The year of the horse is beginning, now that the Chinese New Year has started. Celebrations across the world took place in Asian communities. The horse is the second most popular animal in the zodiac, with the dragon coming in first. The horse represents energy and loyalty. In China, firework displays were seen in many cities, and according to folklore, the noise and sights will scare bad spirits away. Feasting also took place, and food included traditional rice cakes and a variety of savory dumplings.
Those who celebrate the Chinese New Year exchange hongbao, which are red envelopes meant to keep bad spirits away and have money tucked inside as gifts in an even denomination. The Japanese make up pretty bento boxes of fancy foods and pickles to give to family and friends. The boxes are typically wooden with a lacquer finish. On Chinese New Year, the Japanese visit their neighbors, too, and wish them well.
Some feng-shui masters consider that since the horse is wooden, this signifies conflicts, disasters, record high temperatures, an economic chill in Asia and other dark predictions.
In inner Mongolia, Chinese President Xi Jinping made an appearance to wish the celebrating Chinese good health and happiness. The Mongolian people were attending a Lunar New Year’s Eve winter fair.
Disneyland, in Anaheim, Calif., is celebrating the Chinese New Year by adding special events, including a horse named Finn, who will represent the year of the horse. He will be wearing a special saddle blanket that’s adorned with the Chinese symbol for good fortune. Disneyland will have festivities for the Happy Lunar New Year this weekend.
Disney park guests will be able to have their picture taken with Finn and his special lucky saddle. Finn comes from Disneyland’s Circle D Ranch. There will even be a special snack available, called Year of the Horse sourdough bread.
The Chinese zodiac is predicting that money and health will be unstable this year, and that feast and famine may be commonplace. Health will be affected because the zodiac shows that the god, Taisui, will be offended. As a result some may experience discomforts and irritations of the skin. Women are told to be careful with their urinary system, and males should take care of their stomachs by not eating too much at meals.

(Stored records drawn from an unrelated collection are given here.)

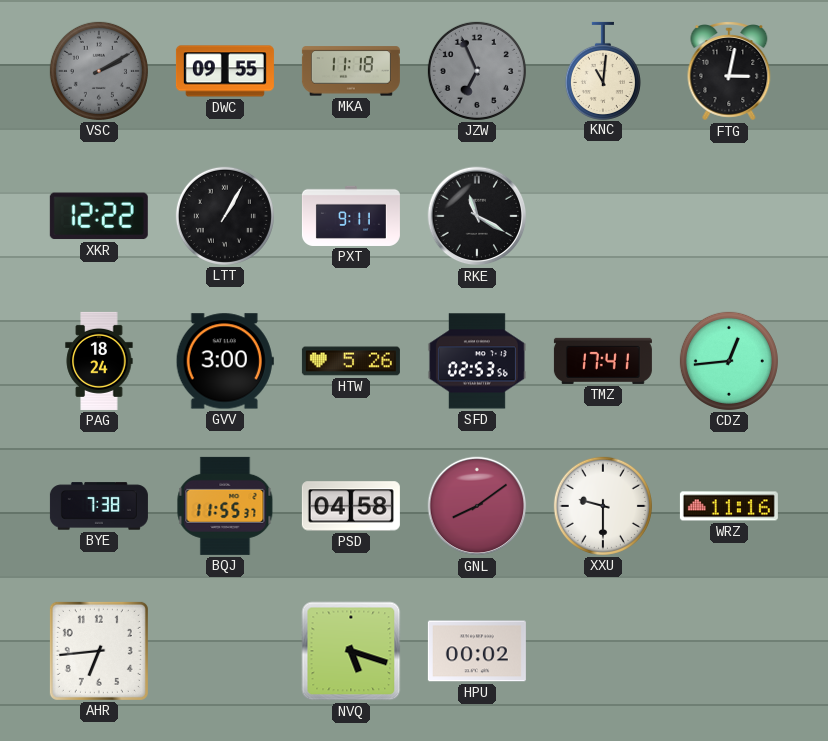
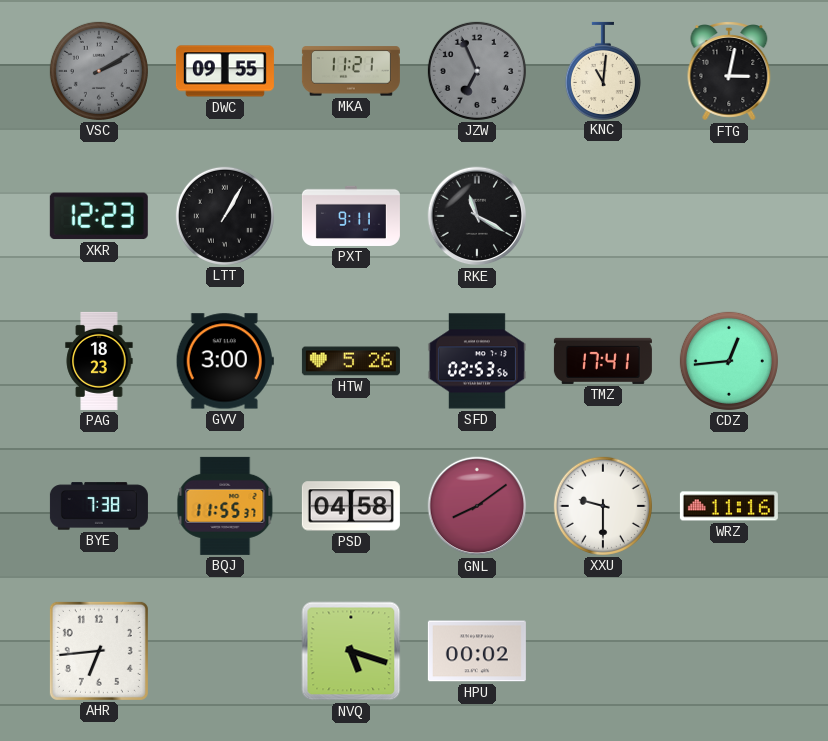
MKA: 11:18 -> 11:21
XKR: 12:22 -> 12:23
PAG: 18:24 -> 18:23
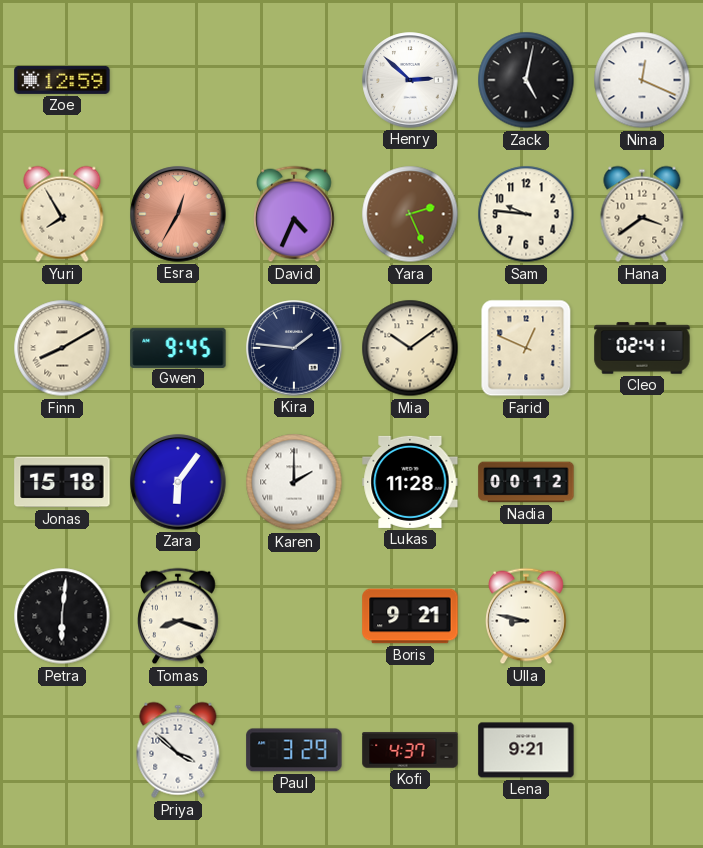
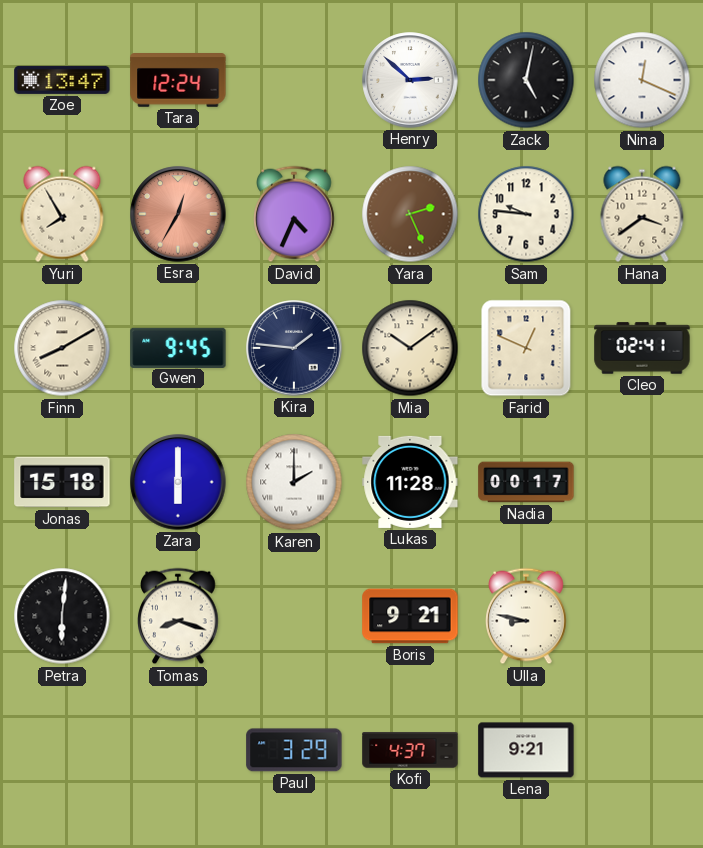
Zoe: 12:59 -> 13:47
Tara: none -> 12:24
Zara: 6:06 -> 6:00
Nadia: 00:12 -> 00:17
Priya: 3:52 -> none
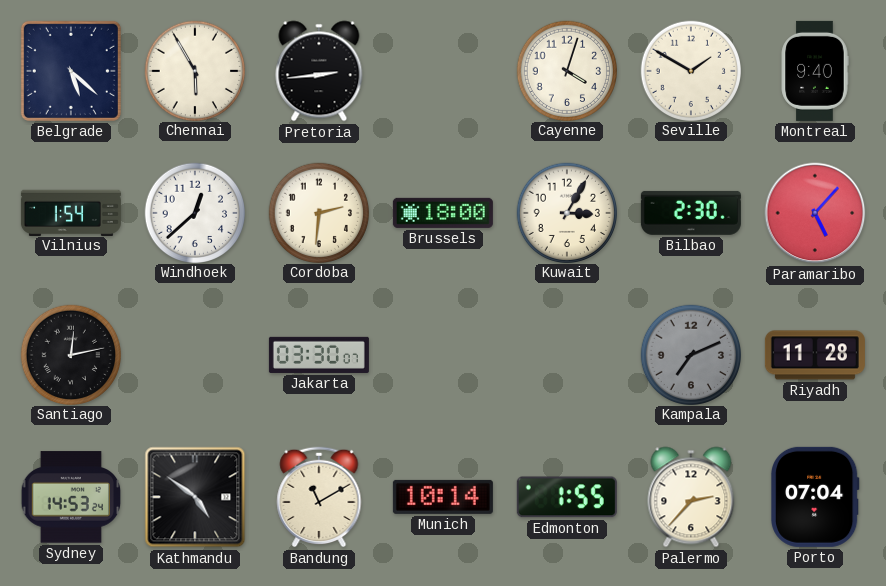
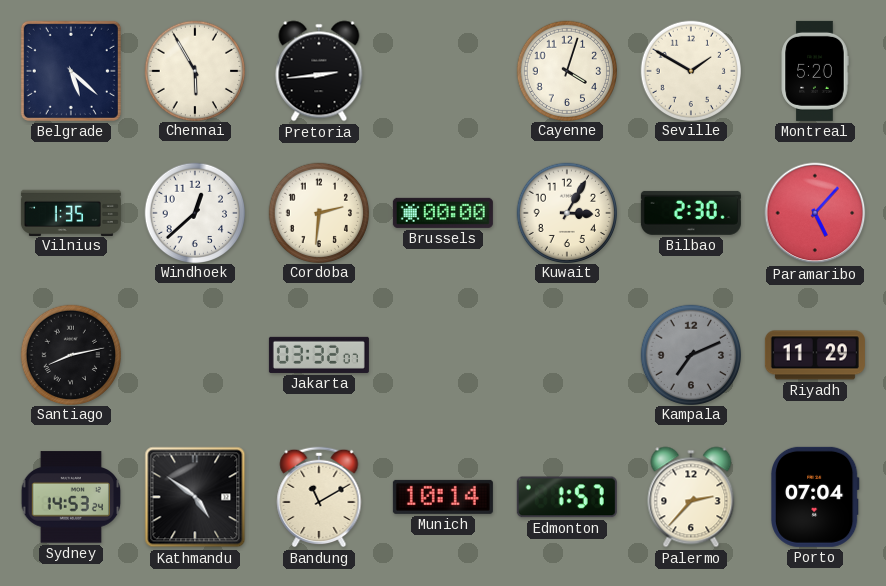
Montreal: 9:40 -> 5:20
Vilnius: 1:54 -> 1:35
Brussels: 18:00 -> 00:00
Santiago: 12:13 -> 8:13
Jakarta: 03:30 -> 03:32
Riyadh: 11:28 -> 11:29
Edmonton: 1:55 -> 1:57
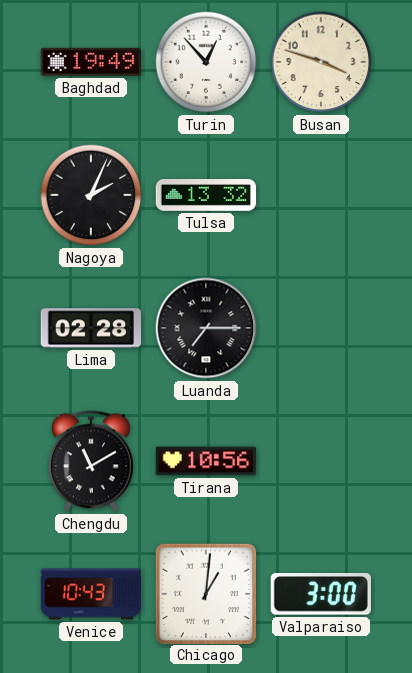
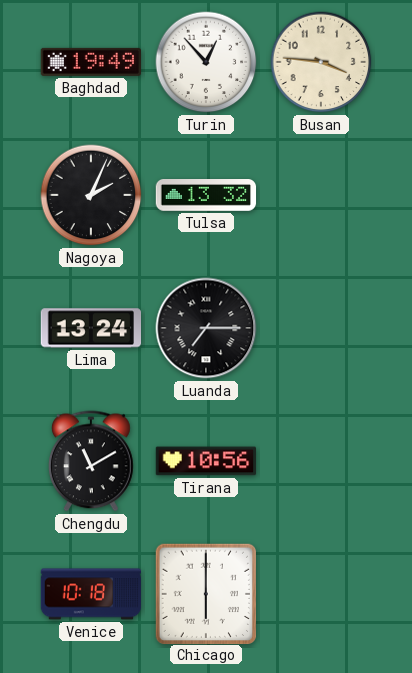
Busan: 3:48 -> 3:46
Lima: 02:28 -> 13:24
Venice: 10:43 -> 10:18
Chicago: 1:01 -> 6:00
Valparaiso: 3:00 -> none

One of the side stories of China’s Lunar New Year celebrations is the pollution levels. The bad quality of the air means that in some areas fireworks were restricted. Beijing, which has been dealing with air pollution warnings recently, experienced a slump in the sales of fireworks this new year. City officials cut licensed fireworks sellers by 12 percent. It was reported, however, that the fire and smoke were not as caustic as last year’s count of 1000 micrograms of particulate per cubic meter. Instead, there was a measure of 140-160.
Transportation hubs were busy as people, including 245 million migrant workers, crammed planes, trains and buses to return to their hometowns in what is the world’s largest annual human migration. The Chinese New Year festivities are the most important of the year, and not to be missed.